Because of the well-established therapeutic benefit of boosting antitumor responses through blockade of the T cell inhibitory receptor PD-1, it has been proposed that PD-1 blockade could also be useful in infectious disease settings, including Mycobacterium tuberculosis (Mtb) infection. However, in preclinical models, Mtb-infected PD-1−/− mice mount exaggerated TH1 responses that drive lethal immunopathology. Multiple cases of tuberculosis during PD-1 blockade have been observed in patients with cancer, but in humans little is understood about Mtb-specific immune responses during checkpoint blockade–associated tuberculosis. Here, we report two more cases.
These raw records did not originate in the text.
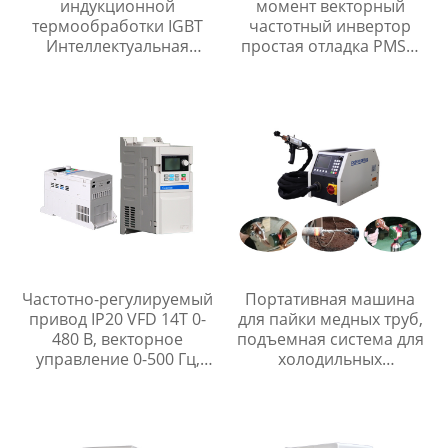
индукционной
момент векторный
термообработки IGBT
частотный инвертор
Интеллектуальная
простая отладка PMSM
система индукционного
инвертор
нагрева
Частотно-регулируемый
Портативная машина
привод IP20 VFD 14T 0-
для пайки медных труб,
480 В, векторное
подъемная система для
управление 0-500 Гц,
холодильных
управление V/F 0-5000
принадлежностей
Гц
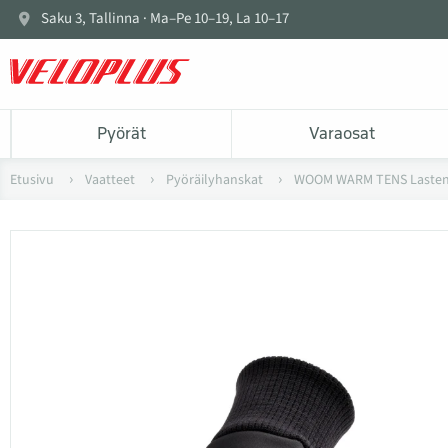
Saku 3, Tallinna · Ma–Pe 10–19, La 10–17
Pyörät
Varaosat
Etusivu
Vaatteet
Pyöräilyhanskat
WOOM WARM TENS Lasten 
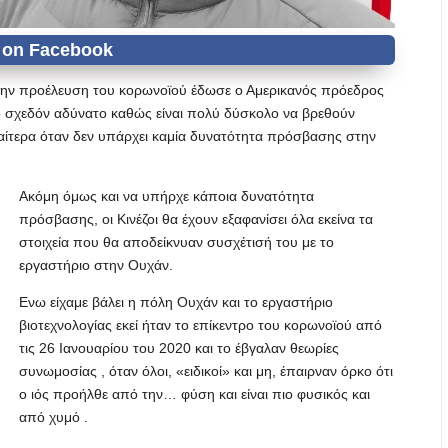
 την προέλευση του κορωνοϊού έδωσε ο Αμερικανός πρόεδρος
ο σχεδόν αδύνατο καθώς είναι πολύ δύσκολο να βρεθούν
διαίτερα όταν δεν υπάρχει καμία δυνατότητα πρόσβασης στην
Ακόμη όμως και να υπήρχε κάποια δυνατότητα
πρόσβασης, οι Κινέζοι θα έχουν εξαφανίσει όλα εκείνα τα
στοιχεία που θα αποδείκνυαν συσχέτισή του με το
εργαστήριο στην Ουχάν.
Eνω είχαμε βάλει η πόλη Ουχάν και το εργαστήριο
βιοτεχνολογίας εκεί ήταν το επίκεντρο του κορωνοϊού από
τις 26 Ιανουαρίου του 2020 και το έβγαλαν θεωρίες
συνωμοσίας , όταν όλοι, «ειδικοί» και μη, έπαιρναν όρκο ότι
ο ιός προήλθε από την… φύση και είναι πιο φυσικός και
από χυμό .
We describe a patient who succumbed to disseminated tuberculosis after PD-1 blockade for treatment of nasopharyngeal carcinoma, and we examine Mtb-specific immune responses in a patient with Merkel cell carcinoma who developed checkpoint blockade–associated tuberculosis and was successfully treated for the infection. After anti–PD-1 administration, interferon-γ–producing Mtb-specific CD4 T cells became more prevalent in the blood, and a tuberculoma developed a few months thereafter. Mtb-specific TH17 cells, CD8 T cells, regulatory T cells, and antibody abundance did not change before the appearance of the granuloma. These results are consistent with the murine model data and suggest that boosting TH1 function with PD-1 blockade may increase the risk or severity of tuberculosis in humans.